Signs intermediate certs for local attestation servers (delegated intermediates)
Signs edge device certificates if they participate in direct-to-cloud attestation
🖥️ Local Attestation Server (Edge "Sub-Intermediate")
Has a private key generated & stored in a TPM on the local server
CSR is sent to cloud intermediate CA, which issues an intermediate cert
That intermediate cert:
Identifies this as an authorized signing authority
Includes name constraints or other policy constraints to limit scope. “These constraints may include name constraints, Subject DNs, or certificate policy OIDs that identify the delegated scope of each attestation server. For example:
OID = 1.2.3.4.5.100
for cloud-issued device certsOID = 1.2.3.4.5.XXXXX
for site-issued device certs, where XXXXX indicates our site unique identifier in integer form (.1, .4365, .50042, etc.)In this case we’ll use the sample OID “1.2.3.4.5.XX” since we are not expecting to share our certs externally and do not want to bother registering for an enterprise OID arc with IANA.
The server:
Acts as the CA of record and signs CSRs from edge devices in its environment
Validates measured boot values
📦 Edge Devices
Each device generates its own attestation key in TPM
Sends a CSR to the local attestation server
Receives a cert signed by that local server’s TPM-held key
Uses that cert for secure identity and attestation
Conclusion
In this post, we learned how certificates get created and how they work as vouchers for a device or domain identity. We also learned how a Certificate Authority and Attestation Server are foundational building blocks for secure, scalable edge computing deployments, and reviewed the design specification for the one I’ll use in my edge lab.
So, what’s next?
I’ll finish implementation of the Attestation Server + CA and I’ll publish the code to GitHub for those that are interested. I have a 16 month old, so I am not as fast as I once was.

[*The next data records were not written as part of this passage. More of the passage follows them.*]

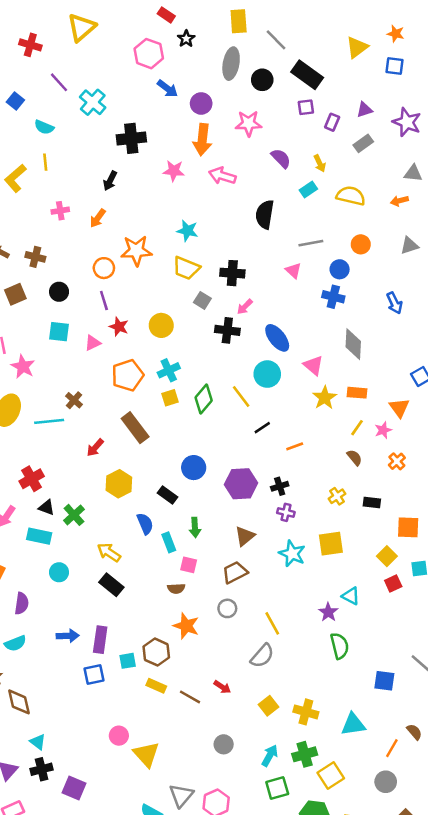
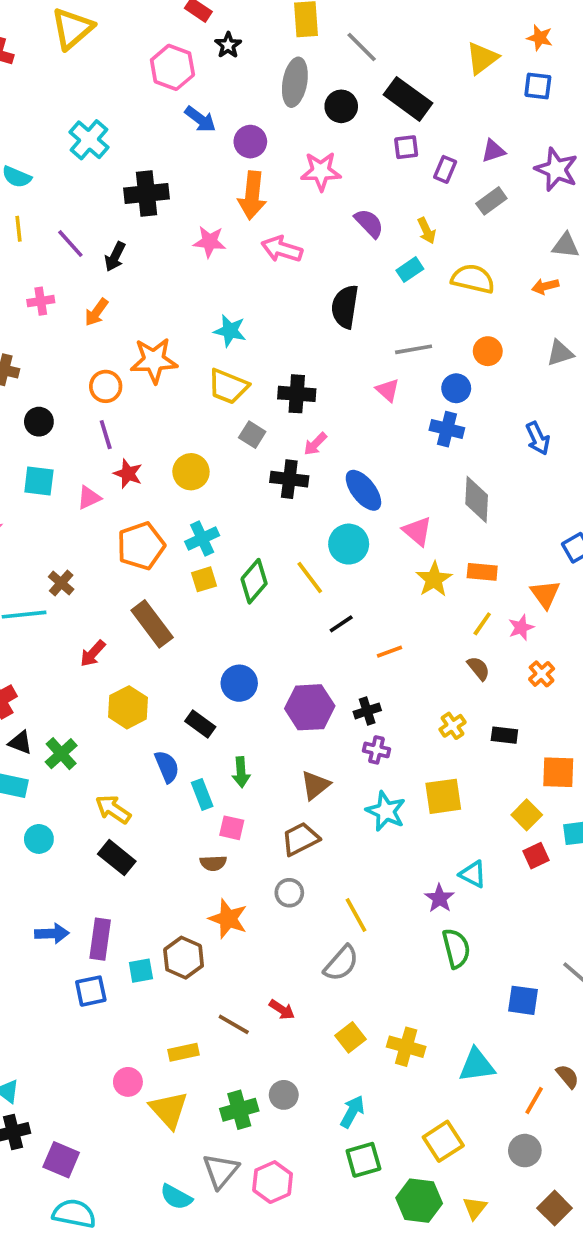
purple line: (59, 82) -> (70, 244), moved
yellow rectangle: (156, 686) -> (184, 1052), moved, turned -36
green cross: (305, 754) -> (239, 1110), moved

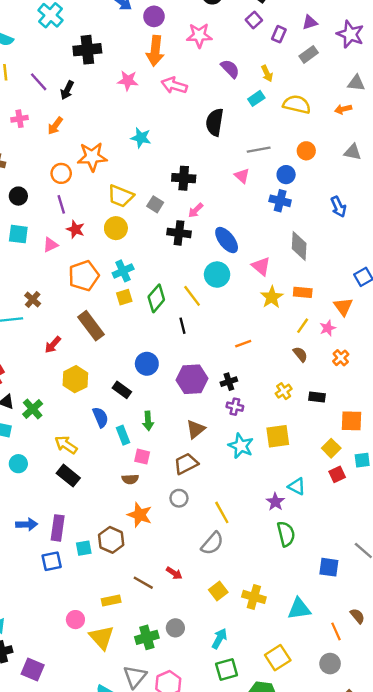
purple square: (406, 147) -> (254, 20), turned -35
gray triangle: (560, 353) -> (353, 152), turned 30
yellow trapezoid: (228, 386) -> (121, 196), moved
black line: (341, 624) -> (183, 326), moved, turned -70
orange line: (534, 1100) -> (336, 631), turned -54

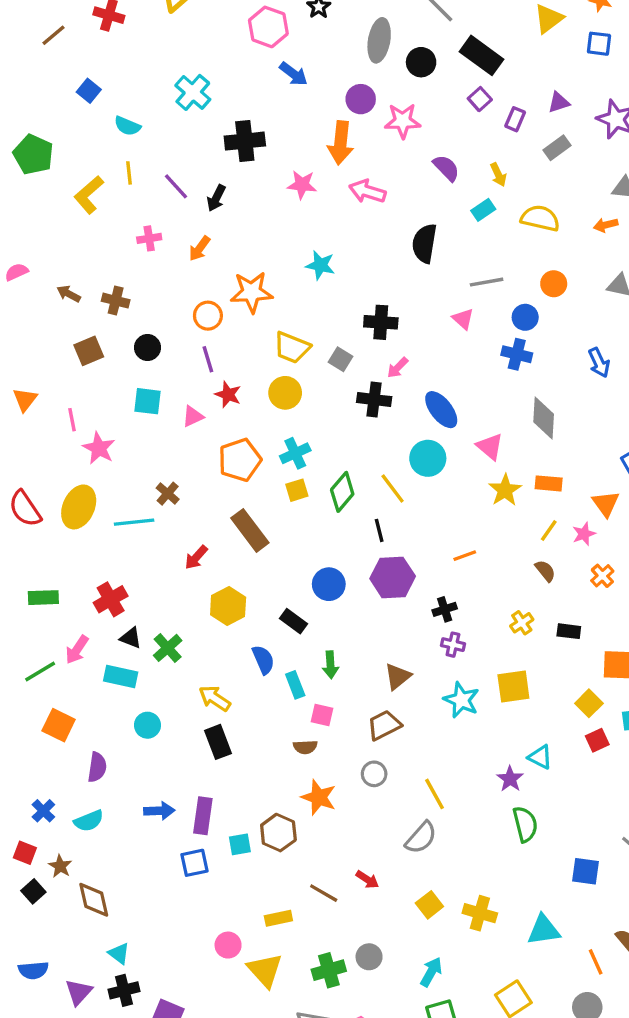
purple circle: (154, 16) -> (361, 99), moved
purple hexagon: (192, 379) -> (393, 577), moved
black rectangle: (68, 476) -> (218, 742), turned 30

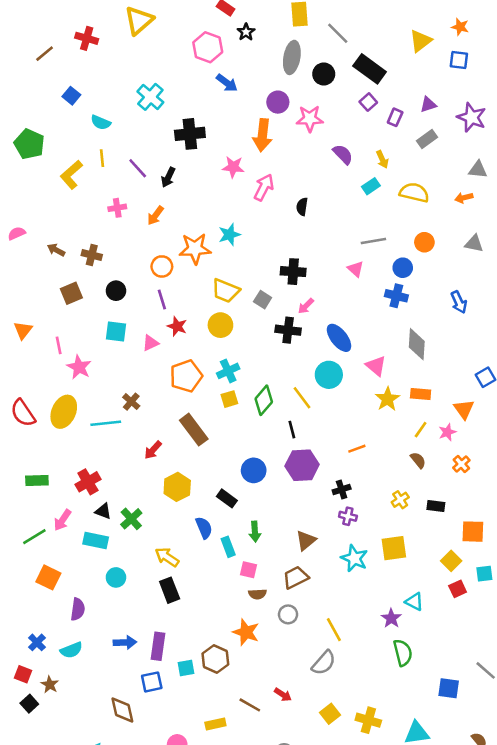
pink arrow: (367, 191) -> (264, 187), moved, turned 100
black semicircle: (424, 243) -> (302, 207), moved, size x0.6
cyan star: (320, 265) -> (229, 235), moved, turned -30
brown semicircle: (305, 747) -> (257, 594), moved
brown diamond: (94, 900) -> (122, 710), moved

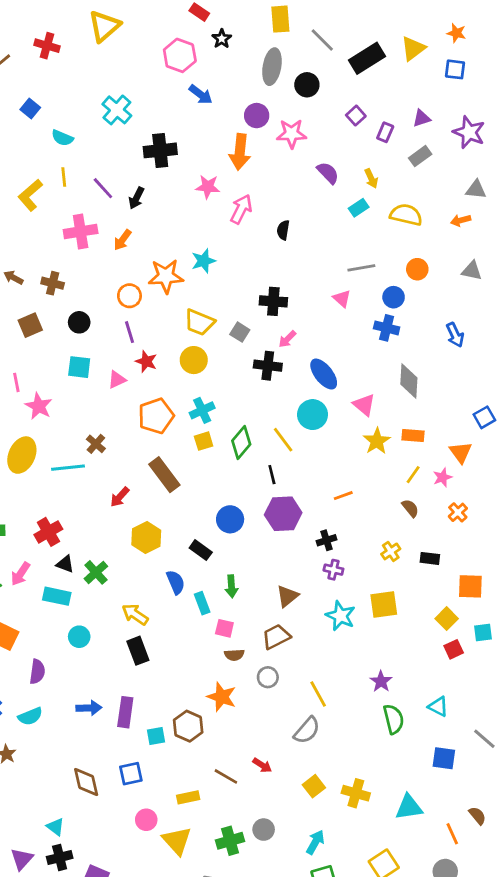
black rectangle: (370, 69) -> (367, 58), moved, turned -68
pink cross: (117, 208) -> (81, 231), size x1.6
cyan triangle: (414, 602) -> (438, 707), moved
blue square: (152, 682) -> (131, 774), moved

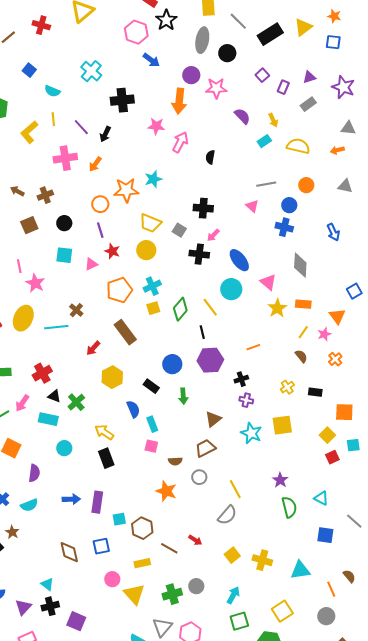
black star: (222, 39) -> (166, 20), size x1.5
brown cross: (53, 283) -> (45, 195), turned -35
green arrow: (231, 586) -> (183, 396), moved
pink square: (224, 628) -> (151, 446), moved
brown hexagon: (188, 726) -> (142, 528), moved

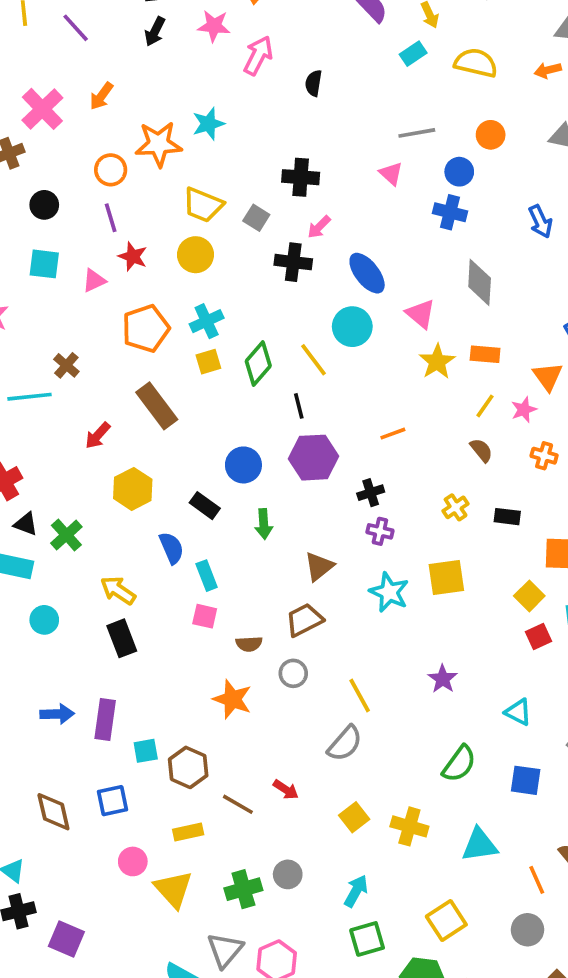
black arrow: (105, 134) -> (155, 32), moved
pink cross: (65, 158) -> (42, 109), moved, turned -35
orange cross: (335, 359) -> (544, 456), turned -32
green semicircle: (289, 507) -> (459, 764), moved, turned 50

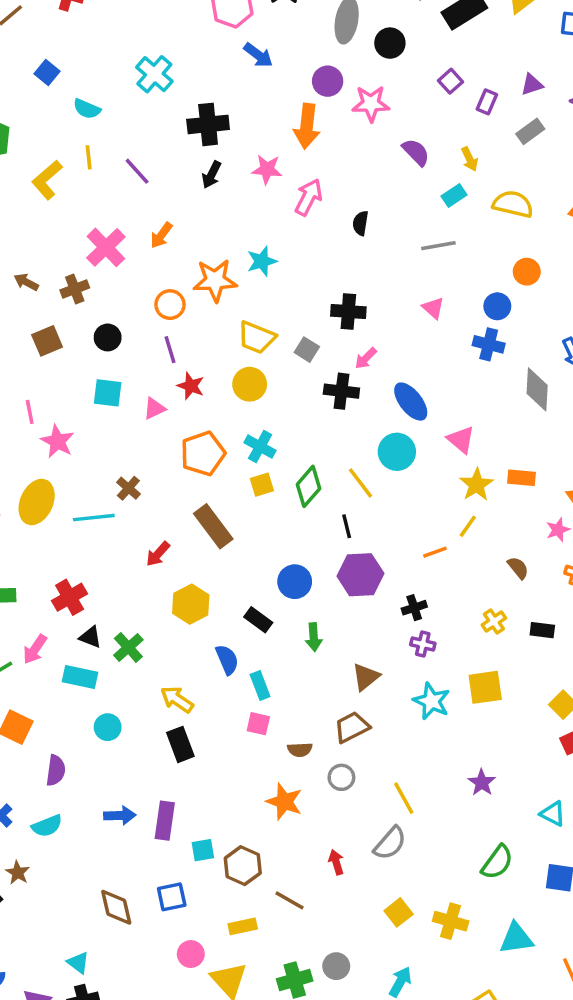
gray line: (417, 133) -> (438, 246), moved
gray diamond: (480, 282) -> (537, 389), moved
cyan cross: (207, 321) -> (260, 447), turned -36
yellow line: (485, 406) -> (468, 526), moved
red arrow: (286, 790) -> (336, 862), moved, turned -140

The next blog post in the series is about how to establish a hardware root of trust for a new edge node and implement measured boot.
I’ll implement an initial device config and the edge node code (hey, a rhyme!) that talks to our attestation server(s) on boot. This will get delivered via a minimal PXE boot when the device boots the first time.
I’ll write another blog post about how credential sealing works, which will provide another layer of security for our device, once again depending on our trusty TPM.
I have yet to mention networking, which is pretty important. I’ll write a separate post about that soon enough!
Then we’re on to the easy stuff… PXE booting a “permanent” image, K3s install, GitOps, observability, WASM, GPUs, radar IoT devices, and more.
Thanks for reading — this one gets into a lot of sticky technical design details and probably is tough reading, but I hope you stuck with it, learned something new, and tool the time to understand the concepts.
16 month olds definitely need a CA. I have a 2month old and I'm sitting here wondering how I can load an Attestation server within him.
This below sentence, mid-way through the article, made me sit back for a second and think "we're living in the time of ex-machina for sure".
["It cryptographically proves the identity of a digital entity and enables others to trust it."]
I love how things that feel super complicated can have awesomely simple components, like the "Client Hello", "Server Hello", which are part of the 'establishing secure connection' infograph.
That interaction between digital entities sufficiently sums up why I love tech so much.... somewhere in a process there are computers saying Hi to one another, doing simple but complicated amazing things in the process.
Like you started the article, I'm sure a lot of people are thinking "Man, thanks for taking the time to write awesome content". You're a beast, very informative.